La adopción de la cultura democrática
Este país, y con alegría lo digo, es uno de los pocos ejemplos que tenemos todavía en América Latina de cómo adoptando la cultura democrática, reforzando las instituciones, aprovechando el ejemplo de los países que han sabido derrotar a la pobreza y progresar, se puede ir venciendo al subdesarrollo creando una clase media creciente que ve estabilidad y seguridad en las instituciones. Todo eso ha venido ocurriendo en este país, que ya no solo yo siento como mío, también mi familia. Esa familia tribal, casi bíblica, que es la mía, ya no solo viene a la República Dominicana, la invade. Pero es una invasión cariñosa, cordial, afectuosa de mis dependientes que sé que al igual que en mi caso seguirán sosteniendo cada vez más en casa, como es mi casa.
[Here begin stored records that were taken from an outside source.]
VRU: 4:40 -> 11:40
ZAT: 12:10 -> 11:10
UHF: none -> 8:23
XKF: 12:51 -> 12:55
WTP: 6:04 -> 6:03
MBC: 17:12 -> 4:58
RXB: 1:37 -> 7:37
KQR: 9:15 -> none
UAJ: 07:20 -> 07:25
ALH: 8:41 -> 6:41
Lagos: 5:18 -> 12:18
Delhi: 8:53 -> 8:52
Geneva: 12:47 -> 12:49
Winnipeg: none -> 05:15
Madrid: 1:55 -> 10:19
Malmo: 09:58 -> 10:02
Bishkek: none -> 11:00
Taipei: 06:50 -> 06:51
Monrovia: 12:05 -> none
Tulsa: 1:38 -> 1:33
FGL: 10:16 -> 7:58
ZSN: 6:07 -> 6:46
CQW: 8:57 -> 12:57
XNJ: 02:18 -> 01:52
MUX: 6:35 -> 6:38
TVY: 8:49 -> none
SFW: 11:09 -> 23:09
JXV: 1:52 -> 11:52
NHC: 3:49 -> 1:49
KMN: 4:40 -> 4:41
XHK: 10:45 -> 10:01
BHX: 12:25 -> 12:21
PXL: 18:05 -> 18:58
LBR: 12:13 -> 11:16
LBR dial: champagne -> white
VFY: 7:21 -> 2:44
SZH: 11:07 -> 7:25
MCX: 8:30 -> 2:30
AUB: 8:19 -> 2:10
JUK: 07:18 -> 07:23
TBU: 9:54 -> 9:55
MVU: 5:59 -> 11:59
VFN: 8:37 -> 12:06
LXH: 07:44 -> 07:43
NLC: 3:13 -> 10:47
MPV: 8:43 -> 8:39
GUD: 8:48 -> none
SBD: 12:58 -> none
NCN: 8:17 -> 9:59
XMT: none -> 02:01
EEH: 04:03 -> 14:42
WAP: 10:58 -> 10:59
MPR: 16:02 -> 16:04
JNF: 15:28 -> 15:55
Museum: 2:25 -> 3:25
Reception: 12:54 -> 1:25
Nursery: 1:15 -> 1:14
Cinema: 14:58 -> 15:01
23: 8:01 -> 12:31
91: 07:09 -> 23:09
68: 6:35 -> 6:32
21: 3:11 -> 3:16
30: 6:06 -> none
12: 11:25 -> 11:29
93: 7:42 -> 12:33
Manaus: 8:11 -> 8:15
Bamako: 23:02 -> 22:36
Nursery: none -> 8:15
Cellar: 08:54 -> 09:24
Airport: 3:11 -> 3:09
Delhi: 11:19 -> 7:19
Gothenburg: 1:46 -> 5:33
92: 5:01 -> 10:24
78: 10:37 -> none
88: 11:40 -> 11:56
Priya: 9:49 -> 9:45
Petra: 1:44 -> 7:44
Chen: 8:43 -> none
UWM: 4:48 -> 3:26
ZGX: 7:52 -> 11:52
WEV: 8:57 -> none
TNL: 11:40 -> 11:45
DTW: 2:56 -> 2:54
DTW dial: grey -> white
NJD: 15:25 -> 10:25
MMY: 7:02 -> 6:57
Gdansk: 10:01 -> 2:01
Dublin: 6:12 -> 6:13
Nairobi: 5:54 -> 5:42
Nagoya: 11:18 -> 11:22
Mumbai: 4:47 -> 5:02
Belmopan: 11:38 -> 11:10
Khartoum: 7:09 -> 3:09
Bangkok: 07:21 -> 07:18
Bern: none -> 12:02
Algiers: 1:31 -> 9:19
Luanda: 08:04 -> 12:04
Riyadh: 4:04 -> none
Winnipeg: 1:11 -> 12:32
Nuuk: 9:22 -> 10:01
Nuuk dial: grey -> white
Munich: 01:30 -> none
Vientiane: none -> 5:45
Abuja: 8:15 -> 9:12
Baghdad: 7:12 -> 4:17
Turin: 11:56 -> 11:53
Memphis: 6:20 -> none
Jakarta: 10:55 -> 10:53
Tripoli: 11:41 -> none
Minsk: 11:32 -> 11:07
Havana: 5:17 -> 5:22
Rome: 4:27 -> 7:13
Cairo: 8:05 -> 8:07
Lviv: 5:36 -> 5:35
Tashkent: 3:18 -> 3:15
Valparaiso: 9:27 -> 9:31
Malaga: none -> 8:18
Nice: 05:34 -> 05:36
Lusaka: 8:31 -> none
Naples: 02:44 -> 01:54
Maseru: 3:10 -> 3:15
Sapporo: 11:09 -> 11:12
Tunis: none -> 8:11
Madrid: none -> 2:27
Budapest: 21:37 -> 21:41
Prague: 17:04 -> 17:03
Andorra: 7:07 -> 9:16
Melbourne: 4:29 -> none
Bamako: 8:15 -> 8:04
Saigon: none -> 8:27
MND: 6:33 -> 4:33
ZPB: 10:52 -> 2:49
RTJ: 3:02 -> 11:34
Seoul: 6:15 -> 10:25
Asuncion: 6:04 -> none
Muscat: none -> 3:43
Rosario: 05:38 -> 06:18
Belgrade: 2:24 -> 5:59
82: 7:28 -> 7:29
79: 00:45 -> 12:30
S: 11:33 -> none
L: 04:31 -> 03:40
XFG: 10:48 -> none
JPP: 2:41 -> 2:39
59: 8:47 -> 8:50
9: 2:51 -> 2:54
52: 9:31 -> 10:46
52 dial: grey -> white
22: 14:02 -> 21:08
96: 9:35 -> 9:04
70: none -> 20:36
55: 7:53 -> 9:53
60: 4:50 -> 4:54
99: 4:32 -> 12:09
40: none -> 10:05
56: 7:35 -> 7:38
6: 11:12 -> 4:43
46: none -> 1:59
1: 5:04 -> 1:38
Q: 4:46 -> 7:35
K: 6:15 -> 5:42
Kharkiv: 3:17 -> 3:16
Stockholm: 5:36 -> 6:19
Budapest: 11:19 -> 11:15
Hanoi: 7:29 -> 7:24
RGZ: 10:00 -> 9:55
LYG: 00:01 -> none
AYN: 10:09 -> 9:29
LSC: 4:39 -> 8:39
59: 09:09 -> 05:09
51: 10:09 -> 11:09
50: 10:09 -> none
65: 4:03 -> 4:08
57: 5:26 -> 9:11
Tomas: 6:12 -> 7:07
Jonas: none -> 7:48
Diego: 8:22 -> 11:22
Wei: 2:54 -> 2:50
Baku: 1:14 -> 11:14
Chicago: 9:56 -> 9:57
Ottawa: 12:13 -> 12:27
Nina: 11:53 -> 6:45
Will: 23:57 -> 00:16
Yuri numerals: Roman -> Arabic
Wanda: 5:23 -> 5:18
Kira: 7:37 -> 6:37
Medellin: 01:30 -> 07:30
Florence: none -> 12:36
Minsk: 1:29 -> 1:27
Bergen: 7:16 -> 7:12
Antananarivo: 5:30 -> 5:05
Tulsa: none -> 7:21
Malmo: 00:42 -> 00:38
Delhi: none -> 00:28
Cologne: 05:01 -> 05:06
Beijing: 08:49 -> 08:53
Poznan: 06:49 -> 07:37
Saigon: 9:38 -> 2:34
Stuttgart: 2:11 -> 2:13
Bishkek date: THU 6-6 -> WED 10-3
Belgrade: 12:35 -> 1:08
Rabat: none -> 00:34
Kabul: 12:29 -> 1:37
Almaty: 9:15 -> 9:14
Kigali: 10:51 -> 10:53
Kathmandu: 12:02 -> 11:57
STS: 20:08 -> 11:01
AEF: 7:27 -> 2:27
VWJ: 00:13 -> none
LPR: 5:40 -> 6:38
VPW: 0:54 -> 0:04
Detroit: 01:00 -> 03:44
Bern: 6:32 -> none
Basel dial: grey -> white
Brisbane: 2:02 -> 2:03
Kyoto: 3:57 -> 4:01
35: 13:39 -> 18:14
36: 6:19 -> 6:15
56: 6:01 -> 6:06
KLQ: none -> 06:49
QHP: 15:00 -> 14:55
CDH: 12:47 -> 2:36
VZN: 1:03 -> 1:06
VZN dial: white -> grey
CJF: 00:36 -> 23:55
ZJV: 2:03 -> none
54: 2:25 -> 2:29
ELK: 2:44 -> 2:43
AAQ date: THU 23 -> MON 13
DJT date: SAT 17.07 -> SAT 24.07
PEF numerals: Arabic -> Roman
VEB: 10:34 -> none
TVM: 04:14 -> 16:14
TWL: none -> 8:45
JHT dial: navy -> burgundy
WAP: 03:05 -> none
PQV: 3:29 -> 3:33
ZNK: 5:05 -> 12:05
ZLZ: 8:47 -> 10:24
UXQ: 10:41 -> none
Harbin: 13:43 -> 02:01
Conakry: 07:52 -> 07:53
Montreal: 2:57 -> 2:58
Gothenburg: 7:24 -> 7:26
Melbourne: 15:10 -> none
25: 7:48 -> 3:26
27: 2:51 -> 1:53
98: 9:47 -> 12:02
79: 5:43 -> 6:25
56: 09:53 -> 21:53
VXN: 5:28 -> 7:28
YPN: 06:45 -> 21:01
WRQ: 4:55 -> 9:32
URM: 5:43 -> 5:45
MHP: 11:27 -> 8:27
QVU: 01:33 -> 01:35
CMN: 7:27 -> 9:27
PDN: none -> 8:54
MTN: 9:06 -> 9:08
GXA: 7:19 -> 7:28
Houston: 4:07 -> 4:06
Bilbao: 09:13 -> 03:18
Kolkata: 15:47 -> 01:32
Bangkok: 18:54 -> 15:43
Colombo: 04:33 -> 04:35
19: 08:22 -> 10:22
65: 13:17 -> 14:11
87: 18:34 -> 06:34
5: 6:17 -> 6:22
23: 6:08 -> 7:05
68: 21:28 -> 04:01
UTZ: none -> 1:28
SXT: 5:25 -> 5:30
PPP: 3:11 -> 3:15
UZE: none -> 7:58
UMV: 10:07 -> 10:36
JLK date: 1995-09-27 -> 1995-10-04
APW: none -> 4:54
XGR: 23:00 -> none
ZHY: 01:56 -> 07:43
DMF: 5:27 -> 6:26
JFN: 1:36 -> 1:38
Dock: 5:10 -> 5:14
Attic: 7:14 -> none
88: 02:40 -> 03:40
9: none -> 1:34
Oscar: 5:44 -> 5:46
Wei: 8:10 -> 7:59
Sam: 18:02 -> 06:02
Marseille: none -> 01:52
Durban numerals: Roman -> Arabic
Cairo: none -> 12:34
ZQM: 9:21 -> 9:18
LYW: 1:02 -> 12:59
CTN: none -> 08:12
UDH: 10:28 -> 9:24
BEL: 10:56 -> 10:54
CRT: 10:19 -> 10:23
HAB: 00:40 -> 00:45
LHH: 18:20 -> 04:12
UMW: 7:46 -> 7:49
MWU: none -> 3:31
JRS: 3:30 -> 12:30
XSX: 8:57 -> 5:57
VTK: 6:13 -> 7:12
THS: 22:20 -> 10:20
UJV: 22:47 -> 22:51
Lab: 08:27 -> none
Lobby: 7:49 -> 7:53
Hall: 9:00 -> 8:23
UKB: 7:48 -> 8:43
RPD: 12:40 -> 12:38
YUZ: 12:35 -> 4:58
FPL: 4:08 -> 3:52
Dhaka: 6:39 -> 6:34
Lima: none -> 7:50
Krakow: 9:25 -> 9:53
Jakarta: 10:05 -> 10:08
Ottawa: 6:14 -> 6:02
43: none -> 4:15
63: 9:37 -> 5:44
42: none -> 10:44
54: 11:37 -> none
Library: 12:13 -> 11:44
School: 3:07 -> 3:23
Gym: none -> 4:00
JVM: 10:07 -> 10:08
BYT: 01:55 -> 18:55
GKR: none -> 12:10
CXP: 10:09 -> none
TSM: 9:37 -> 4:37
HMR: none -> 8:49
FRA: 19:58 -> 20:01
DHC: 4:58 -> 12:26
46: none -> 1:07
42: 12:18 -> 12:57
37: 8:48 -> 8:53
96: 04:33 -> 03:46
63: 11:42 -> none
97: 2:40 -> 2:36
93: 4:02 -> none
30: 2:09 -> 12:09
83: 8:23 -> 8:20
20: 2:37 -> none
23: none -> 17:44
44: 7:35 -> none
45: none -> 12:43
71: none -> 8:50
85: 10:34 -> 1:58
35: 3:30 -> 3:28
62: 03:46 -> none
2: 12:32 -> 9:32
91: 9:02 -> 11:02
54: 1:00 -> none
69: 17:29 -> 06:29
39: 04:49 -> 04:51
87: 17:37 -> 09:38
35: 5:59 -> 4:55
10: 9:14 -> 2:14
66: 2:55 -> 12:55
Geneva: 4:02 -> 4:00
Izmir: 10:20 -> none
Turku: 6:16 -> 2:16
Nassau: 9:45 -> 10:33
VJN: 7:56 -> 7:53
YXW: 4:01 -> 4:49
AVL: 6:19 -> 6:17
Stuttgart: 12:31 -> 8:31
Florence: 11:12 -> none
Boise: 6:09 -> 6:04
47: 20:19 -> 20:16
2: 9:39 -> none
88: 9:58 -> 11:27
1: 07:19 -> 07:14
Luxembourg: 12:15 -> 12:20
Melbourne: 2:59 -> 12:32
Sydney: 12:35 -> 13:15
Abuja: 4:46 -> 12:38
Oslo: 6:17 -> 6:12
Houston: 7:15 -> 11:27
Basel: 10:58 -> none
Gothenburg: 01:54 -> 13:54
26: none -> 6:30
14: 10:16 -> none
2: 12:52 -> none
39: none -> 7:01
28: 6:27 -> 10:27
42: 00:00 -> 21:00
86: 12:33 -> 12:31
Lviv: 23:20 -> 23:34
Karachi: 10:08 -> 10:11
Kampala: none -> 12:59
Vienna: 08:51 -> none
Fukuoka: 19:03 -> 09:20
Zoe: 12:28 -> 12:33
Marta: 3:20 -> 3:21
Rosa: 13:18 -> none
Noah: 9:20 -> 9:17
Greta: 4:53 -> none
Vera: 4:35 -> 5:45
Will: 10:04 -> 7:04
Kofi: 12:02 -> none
Porque esa es otra de las grandes virtudes dominicanas que admiro, ese sentido proverbial de la hospitalidad, esa manera tan generosa de abrir los brazos a quien pisa su suelo, su playa, su diversa geografía, y hacerlo sentir no un forastero, sino uno más del lugar.
El primer contacto
Mi primer contacto con la República Dominicana fue a través de uno de los grandes hombres que ha producido la inteligencia y la cultura en América Latina, don Pedro Henríquez Ureña. Lo descubrí cuando era un estudiante universitario en Lima, porque uno de mis maestros era un devoto lector suyo y él nos enseñó a leer sus ensayos y aprender lo que significa la cultura, una manera de romper con todos los provincialismos, con todas las orejeras, con todos los prejuicios, y una manera de llegar a sentir lo que es ser verdaderamente un ciudadano del mundo. Eso es lo que fue ese dominicano universal de esa generación de grandes hombres renacentistas que nacieron en América Latina, al mismo tiempo que Francisco García Calderón y Alfonso Reyes, continuadores de un Sarmiento.
Esos latinoamericanos, pese a ser de América Latina en su tiempo una región empobrecida del mundo, fueron sin embargo grandes creadores, grandes pensadores, capaces de traer el mundo del pensamiento, del arte y la cultura a nuestra región y también de volcar lo mejor que tenía nuestra región para el resto del mundo. Pedro Henríquez Ureña fue mi primer contacto, mi mejor contacto, con la República Dominicana. Por todos esos años es uno de esos autores que de tanto en tanto vuelvo, porque en sus páginas creo que todo latinoamericano descubre lo mucho que nos une y también la pequeñez, para no hablar de la idiotez, de todo aquello que a veces nos separa y nos destruye. Creo que ahora que recibo el reconocimiento de la Orden Heráldica de Cristóbal Colón Grado de Gran Cruz Placa de Plata tan generoso es el momento de recordar a un hombre como Pedro Henríquez Ureña. Otra demostración que con el esfuerzo, que con la voluntad, se pueden superar todas las limitaciones y alcanzar el mejor nivel.